These days when foppish metro sexuals prance around shopping malls high fiving and wishing one another “Happy holidays!” while others stick to the more conventional “Merry Christmas,” it is perhaps enlightening to look back to the small town of Ypres in the Flemish region of Belgium in a time long ago.
It was nearing Christmas of 1914 and all across the charred, blood soaked “No Man’s Land” fields of World War I (The “war to end all wars”, remember?) the British and the French, as well as the Germans on the other side were bloodied, worn down and rapidly dwindling in number in the hellfire blaze of machine guns and tanks rather than the single shot rifles and horseback cavalry of preceding conflicts. In fact, neither side could keep up with the burying of its dead.
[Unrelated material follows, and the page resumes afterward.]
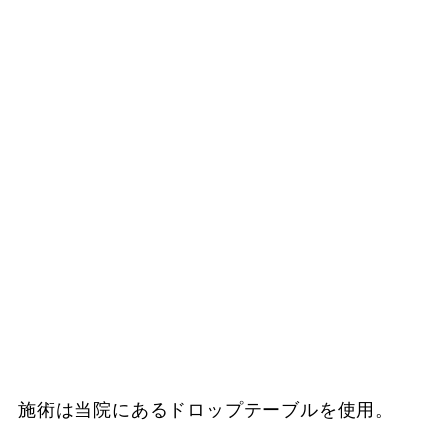
施術は当院にあるドロップテーブルを使用。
The carnage was too great for the gravediggers.
One daring soldier of the “Khaki Chums” a British unit, had an idea: “Those chaps on the other side are really just like us,” he concluded. “They would love to stand down, drink a pint and sing a Christmas carol or two, and write a letter to the folks back home.”
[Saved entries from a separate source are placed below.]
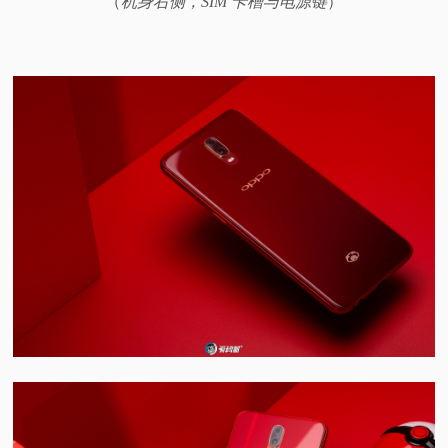
（
机身右侧，SIM 卡槽与电源键
）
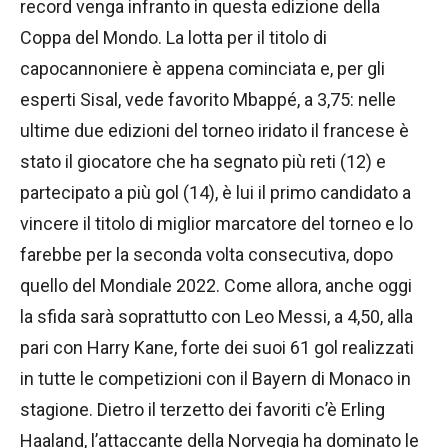
record venga infranto in questa edizione della
Coppa del Mondo. La lotta per il titolo di
capocannoniere è appena cominciata e, per gli
esperti Sisal, vede favorito Mbappé, a 3,75: nelle
ultime due edizioni del torneo iridato il francese è
stato il giocatore che ha segnato più reti (12) e
partecipato a più gol (14), è lui il primo candidato a
vincere il titolo di miglior marcatore del torneo e lo
farebbe per la seconda volta consecutiva, dopo
quello del Mondiale 2022. Come allora, anche oggi
la sfida sarà soprattutto con Leo Messi, a 4,50, alla
pari con Harry Kane, forte dei suoi 61 gol realizzati
in tutte le competizioni con il Bayern di Monaco in
stagione. Dietro il terzetto dei favoriti c’è Erling
Haaland, l’attaccante della Norvegia ha dominato le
The idea became action. Word spread. A message was sent across enemy lines. An answer came back.
And thus, the “Great Christmas Truce” of WWI was born.
It began with tentative steps by an emissary from each side stepping over the bodies that carpeted no man’s land. The two men finally came face to face.
“Merry Christmas, mate!” the British private said as he thrust out his hand.
“Fröhliche Weihnachten!,” said the German corporal as he reached out and shook the Brit’s hand.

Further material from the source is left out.